Le fait de la question est qu’il n’y a pas de manque dans le Créateur, et nous devons nous amener à un sentiment de manque de notre propre chef. Ce n’est pas possible sans un dur travail. Nous ne travaillons pas dur afin de recevoir satisfaction, mais pour nous sentir un manque. Ceci constitue l’ensemble du processus que nous traversons.

Il nous semble que nous essayons de nous satsifaire, mais ce n’est pas le cas. Nous travaillons uniquement sur la construction d’un  »Kli »  qui donne, un désir de donner en nous. Plus nous nous élevons, plus grand est le manque de don sans réserve, la nécessité de donner. Quand nous arrivons à l’Infini, ce sera un infini récipient vide (Kli), avec une sensation infinie d’un manque de la qualité du don. Ceci est la réalisation ultime de la créature.

De là, nous comprenons que nous ne pouvons pas terminer le processus d’une autre manière. Il n’y a pas de manque dans le Créateur pour commencer avec, le concept même du Créateur à qui il manquerait quelque chose n’existe pas. C’est nous qui avons besoin de parvenir à une sensation de manque et en particulier du manque de la qualité du don.

 
Pourtant, Son désir de vouloir plaire à ses créatures n’est-il pas une déficience? Non, ce n’est pas le cas. Cette volonté du Créateur vient de la perfection. Nous ne pouvons pas comprendre ce que notre désir est une conséquence de la carence. Le Créateur et moi sommes debout en face l’un face à l’autre, donnant mutuellement l’un à l’autre des désirs  égaux, mais nos désirs sont des racines complètement différentes.
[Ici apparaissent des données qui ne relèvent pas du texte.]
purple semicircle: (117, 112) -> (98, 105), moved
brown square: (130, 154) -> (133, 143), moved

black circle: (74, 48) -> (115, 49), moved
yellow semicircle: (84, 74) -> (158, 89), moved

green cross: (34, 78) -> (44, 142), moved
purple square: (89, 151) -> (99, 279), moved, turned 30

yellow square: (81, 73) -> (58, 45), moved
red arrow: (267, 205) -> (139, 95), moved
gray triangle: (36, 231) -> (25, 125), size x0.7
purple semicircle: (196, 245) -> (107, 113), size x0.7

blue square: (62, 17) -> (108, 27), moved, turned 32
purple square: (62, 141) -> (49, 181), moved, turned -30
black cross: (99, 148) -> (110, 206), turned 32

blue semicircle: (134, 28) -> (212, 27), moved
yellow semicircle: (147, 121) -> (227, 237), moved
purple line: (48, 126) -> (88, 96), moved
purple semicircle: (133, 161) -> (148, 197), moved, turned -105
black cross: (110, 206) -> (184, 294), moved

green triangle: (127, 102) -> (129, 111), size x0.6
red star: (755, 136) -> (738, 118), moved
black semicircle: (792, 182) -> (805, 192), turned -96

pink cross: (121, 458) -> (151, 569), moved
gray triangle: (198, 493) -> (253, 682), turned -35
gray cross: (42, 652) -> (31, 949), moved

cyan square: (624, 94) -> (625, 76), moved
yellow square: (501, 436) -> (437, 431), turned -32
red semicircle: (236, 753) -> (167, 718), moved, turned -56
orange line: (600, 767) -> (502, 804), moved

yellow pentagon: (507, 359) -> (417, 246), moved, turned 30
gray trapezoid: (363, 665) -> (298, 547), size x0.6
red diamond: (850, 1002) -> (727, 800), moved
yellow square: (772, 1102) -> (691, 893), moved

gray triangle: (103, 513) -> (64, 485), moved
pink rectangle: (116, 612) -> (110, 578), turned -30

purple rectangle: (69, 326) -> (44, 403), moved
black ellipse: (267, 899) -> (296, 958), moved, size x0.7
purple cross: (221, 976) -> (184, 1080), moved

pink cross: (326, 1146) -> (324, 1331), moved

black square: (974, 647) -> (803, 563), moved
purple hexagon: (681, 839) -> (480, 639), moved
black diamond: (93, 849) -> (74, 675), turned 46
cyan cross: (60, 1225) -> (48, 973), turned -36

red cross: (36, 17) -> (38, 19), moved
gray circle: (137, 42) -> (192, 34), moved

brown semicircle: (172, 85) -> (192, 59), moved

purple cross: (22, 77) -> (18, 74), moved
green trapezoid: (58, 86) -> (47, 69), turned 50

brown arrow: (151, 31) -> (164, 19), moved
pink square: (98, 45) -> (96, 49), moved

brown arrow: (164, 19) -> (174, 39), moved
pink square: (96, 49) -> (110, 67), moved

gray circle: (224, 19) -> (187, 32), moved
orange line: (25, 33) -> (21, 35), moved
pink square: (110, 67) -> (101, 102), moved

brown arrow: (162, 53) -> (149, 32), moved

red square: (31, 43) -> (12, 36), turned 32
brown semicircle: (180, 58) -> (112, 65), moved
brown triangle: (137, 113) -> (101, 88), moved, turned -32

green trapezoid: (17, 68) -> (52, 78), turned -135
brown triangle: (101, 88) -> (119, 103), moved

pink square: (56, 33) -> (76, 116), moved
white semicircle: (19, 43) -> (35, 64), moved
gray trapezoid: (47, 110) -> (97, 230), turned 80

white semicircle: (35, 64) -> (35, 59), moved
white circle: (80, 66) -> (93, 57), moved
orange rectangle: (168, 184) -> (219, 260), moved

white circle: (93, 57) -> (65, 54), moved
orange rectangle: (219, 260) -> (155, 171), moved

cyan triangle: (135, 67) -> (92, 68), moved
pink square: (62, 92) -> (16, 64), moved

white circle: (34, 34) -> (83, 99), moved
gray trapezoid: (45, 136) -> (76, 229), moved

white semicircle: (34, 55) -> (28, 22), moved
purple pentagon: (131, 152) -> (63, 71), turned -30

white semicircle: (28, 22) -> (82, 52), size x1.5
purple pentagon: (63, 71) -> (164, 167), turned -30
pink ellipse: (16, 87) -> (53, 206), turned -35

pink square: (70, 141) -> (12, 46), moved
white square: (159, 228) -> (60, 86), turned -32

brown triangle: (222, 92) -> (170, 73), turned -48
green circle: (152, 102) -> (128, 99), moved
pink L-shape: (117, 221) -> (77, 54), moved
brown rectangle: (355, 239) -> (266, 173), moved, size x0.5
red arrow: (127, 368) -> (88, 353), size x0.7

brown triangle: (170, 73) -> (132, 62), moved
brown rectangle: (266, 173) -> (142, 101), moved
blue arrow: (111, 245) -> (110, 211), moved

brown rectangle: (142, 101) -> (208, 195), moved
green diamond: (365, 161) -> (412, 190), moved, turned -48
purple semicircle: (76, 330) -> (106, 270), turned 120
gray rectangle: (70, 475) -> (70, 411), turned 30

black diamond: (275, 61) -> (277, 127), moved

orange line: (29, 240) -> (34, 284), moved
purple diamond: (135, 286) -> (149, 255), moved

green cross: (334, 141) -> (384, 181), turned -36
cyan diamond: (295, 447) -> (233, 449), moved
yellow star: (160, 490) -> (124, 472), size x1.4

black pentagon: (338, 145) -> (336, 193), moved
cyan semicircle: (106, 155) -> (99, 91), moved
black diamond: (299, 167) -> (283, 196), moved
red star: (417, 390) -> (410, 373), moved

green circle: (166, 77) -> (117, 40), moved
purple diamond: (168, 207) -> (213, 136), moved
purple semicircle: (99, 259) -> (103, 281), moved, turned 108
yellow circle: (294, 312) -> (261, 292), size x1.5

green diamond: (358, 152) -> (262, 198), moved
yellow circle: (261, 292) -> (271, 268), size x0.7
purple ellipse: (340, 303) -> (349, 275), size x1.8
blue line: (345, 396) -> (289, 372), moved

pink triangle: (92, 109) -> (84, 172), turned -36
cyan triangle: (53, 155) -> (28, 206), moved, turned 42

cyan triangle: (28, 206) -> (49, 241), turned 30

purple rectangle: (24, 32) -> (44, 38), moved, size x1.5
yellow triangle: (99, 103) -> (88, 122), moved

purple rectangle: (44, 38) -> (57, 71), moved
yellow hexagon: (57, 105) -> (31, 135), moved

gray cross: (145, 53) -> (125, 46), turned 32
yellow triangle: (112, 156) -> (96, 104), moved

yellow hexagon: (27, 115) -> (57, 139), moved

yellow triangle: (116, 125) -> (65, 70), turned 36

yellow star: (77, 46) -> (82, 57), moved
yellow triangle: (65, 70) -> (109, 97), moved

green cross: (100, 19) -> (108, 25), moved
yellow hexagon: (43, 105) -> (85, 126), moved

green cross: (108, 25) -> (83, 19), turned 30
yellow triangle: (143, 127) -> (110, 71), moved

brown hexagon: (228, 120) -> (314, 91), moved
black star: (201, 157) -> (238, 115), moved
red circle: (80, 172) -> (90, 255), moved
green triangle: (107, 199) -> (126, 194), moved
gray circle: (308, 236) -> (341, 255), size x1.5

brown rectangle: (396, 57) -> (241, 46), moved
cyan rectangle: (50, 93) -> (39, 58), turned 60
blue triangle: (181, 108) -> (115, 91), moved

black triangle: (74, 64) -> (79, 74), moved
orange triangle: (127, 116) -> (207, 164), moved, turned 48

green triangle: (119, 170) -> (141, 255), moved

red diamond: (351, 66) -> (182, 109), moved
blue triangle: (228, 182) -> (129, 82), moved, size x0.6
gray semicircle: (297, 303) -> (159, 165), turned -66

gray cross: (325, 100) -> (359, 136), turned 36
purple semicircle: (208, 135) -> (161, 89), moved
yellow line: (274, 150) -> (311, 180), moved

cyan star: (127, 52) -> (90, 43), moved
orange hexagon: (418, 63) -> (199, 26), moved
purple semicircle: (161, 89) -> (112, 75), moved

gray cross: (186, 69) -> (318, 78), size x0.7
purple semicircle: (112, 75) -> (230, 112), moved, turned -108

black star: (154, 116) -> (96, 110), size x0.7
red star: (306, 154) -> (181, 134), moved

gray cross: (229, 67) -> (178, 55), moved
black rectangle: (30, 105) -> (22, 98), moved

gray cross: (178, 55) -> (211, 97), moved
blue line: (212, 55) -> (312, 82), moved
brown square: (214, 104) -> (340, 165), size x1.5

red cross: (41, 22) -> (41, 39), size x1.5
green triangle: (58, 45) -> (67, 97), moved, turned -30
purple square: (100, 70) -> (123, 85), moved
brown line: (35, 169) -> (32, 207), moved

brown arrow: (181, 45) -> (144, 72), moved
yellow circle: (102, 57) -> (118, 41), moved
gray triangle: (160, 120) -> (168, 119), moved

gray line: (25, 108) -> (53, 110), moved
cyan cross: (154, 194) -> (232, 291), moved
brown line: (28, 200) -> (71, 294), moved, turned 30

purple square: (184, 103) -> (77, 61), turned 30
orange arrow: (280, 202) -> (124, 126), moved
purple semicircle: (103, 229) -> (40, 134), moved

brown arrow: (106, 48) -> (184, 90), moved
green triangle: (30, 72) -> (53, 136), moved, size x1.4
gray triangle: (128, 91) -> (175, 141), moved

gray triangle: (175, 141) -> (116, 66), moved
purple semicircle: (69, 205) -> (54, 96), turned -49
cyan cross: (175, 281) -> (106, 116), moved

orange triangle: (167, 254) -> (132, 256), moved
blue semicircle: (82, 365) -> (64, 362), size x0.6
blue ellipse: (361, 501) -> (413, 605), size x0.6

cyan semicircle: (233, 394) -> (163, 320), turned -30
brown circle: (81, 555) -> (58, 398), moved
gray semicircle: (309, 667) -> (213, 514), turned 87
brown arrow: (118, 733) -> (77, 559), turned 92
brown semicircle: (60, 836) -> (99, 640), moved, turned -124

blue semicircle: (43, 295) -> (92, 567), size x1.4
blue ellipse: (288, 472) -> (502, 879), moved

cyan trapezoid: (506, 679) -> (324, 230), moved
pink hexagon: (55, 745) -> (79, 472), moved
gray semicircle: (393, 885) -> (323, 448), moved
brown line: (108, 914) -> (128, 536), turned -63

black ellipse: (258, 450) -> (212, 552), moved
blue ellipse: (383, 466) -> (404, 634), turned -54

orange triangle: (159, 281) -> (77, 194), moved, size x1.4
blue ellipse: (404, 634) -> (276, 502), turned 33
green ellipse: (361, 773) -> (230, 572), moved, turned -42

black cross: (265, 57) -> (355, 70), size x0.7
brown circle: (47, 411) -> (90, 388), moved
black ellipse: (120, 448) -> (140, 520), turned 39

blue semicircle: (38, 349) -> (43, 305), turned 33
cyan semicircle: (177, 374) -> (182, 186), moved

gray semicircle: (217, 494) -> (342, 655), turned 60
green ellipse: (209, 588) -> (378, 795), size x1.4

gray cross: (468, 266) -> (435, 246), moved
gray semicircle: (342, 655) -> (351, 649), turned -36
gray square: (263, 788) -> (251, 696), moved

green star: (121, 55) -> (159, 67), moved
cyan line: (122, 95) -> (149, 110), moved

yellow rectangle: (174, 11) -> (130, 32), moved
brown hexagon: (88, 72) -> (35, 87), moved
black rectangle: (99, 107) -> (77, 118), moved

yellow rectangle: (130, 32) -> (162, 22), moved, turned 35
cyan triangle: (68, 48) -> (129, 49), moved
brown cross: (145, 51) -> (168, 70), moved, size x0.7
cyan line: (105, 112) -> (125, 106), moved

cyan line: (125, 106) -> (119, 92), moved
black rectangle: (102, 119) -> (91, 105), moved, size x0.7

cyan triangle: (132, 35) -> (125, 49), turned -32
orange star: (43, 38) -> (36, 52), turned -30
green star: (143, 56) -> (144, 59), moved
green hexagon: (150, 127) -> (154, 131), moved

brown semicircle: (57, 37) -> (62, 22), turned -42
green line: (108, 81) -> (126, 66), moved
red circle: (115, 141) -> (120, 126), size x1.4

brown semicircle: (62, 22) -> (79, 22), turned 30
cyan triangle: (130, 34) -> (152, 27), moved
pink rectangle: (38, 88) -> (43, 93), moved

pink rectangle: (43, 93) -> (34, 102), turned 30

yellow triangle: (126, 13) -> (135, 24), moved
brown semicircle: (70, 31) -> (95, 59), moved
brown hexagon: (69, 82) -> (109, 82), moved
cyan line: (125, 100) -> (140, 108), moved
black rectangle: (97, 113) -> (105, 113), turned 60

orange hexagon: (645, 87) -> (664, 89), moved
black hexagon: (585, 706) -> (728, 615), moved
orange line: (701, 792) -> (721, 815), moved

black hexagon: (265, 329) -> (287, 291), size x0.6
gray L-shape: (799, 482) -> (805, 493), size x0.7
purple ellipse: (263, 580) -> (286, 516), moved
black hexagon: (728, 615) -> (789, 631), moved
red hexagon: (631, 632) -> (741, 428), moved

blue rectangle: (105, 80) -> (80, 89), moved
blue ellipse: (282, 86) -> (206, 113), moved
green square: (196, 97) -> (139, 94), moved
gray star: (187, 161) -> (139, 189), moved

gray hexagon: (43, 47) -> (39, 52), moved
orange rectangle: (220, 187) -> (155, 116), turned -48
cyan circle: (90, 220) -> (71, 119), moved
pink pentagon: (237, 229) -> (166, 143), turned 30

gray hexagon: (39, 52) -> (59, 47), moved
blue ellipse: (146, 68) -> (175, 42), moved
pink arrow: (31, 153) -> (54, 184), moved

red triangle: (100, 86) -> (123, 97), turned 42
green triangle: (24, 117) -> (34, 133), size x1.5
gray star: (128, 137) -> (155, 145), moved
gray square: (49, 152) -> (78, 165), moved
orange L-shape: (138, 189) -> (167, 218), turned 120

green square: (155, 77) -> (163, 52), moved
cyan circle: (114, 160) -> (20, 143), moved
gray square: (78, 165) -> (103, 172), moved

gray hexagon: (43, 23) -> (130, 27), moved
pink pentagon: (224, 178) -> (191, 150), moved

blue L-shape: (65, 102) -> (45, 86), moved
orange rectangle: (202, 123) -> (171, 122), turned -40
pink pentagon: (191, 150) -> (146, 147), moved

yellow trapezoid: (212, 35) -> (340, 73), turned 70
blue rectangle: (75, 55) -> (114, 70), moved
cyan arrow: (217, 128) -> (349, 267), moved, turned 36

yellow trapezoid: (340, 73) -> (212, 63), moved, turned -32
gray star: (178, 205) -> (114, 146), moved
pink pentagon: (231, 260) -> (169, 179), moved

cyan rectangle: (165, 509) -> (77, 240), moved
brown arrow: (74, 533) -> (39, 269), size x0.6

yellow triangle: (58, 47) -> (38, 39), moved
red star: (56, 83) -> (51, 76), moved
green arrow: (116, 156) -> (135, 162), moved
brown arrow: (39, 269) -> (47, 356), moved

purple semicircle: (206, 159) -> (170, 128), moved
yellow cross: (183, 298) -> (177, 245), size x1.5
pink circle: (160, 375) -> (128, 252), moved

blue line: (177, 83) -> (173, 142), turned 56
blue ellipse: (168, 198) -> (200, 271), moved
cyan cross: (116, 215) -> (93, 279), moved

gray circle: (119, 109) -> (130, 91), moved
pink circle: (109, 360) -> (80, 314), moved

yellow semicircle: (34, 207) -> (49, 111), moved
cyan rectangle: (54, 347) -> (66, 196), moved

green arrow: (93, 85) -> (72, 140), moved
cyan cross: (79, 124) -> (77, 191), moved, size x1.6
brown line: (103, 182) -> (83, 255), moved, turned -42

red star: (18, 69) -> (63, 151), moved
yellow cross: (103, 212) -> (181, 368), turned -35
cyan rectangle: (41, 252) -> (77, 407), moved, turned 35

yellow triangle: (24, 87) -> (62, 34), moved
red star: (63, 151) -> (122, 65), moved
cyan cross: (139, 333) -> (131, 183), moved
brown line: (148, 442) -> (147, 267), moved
Son désir est de la perfection puisqu’Il est d’abord parfait, et mon désir est d’un manque que j’ai développé en moi de mon propre chef.

 
Par conséquent, ce manquen’est pas à mon détriment, c’est ma vertu et j’y suis arrivé de moi-même. J’ai construit l’amour pour Lui en moi car le manque de qualité de don ou le désir de donner sans réserve, est, en fait, l’amour.